*Problem details*.
Omitting all pictures, retype the entries below exactly as given.

:: Material provided ::

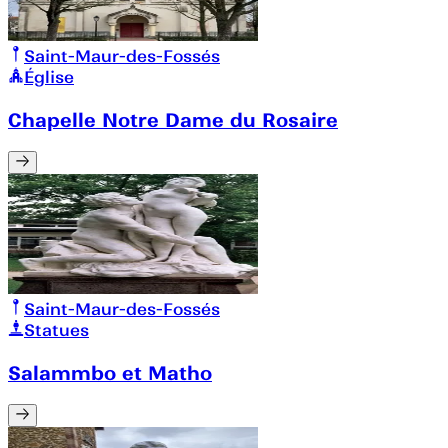
Saint-Maur-des-Fossés
Église
Chapelle Notre Dame du Rosaire
Saint-Maur-des-Fossés
Statues
Salammbo et Matho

:::

*Response to the exercise*.
Saint-Maur-des-Fossés
Église
Chapelle Notre Dame du Rosaire
Saint-Maur-des-Fossés
Statues
Salammbo et Matho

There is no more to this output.